* _Input material_
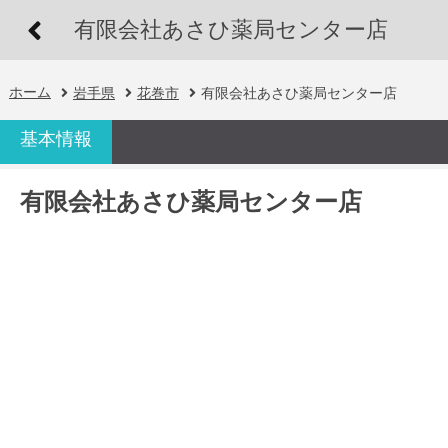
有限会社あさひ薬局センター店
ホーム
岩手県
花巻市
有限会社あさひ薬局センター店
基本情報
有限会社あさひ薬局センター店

---

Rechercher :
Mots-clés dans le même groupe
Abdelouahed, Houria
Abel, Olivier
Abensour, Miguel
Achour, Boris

* _Your instructions_
Copy out the range of lines above starting at the line with "Mots-clés dans le même groupe" and ending at the line with "Achour, Boris", exactly and including both.

* _Final answer_
Mots-clés dans le même groupe
Abdelouahed, Houria
Abel, Olivier
Abensour, Miguel
Achour, Boris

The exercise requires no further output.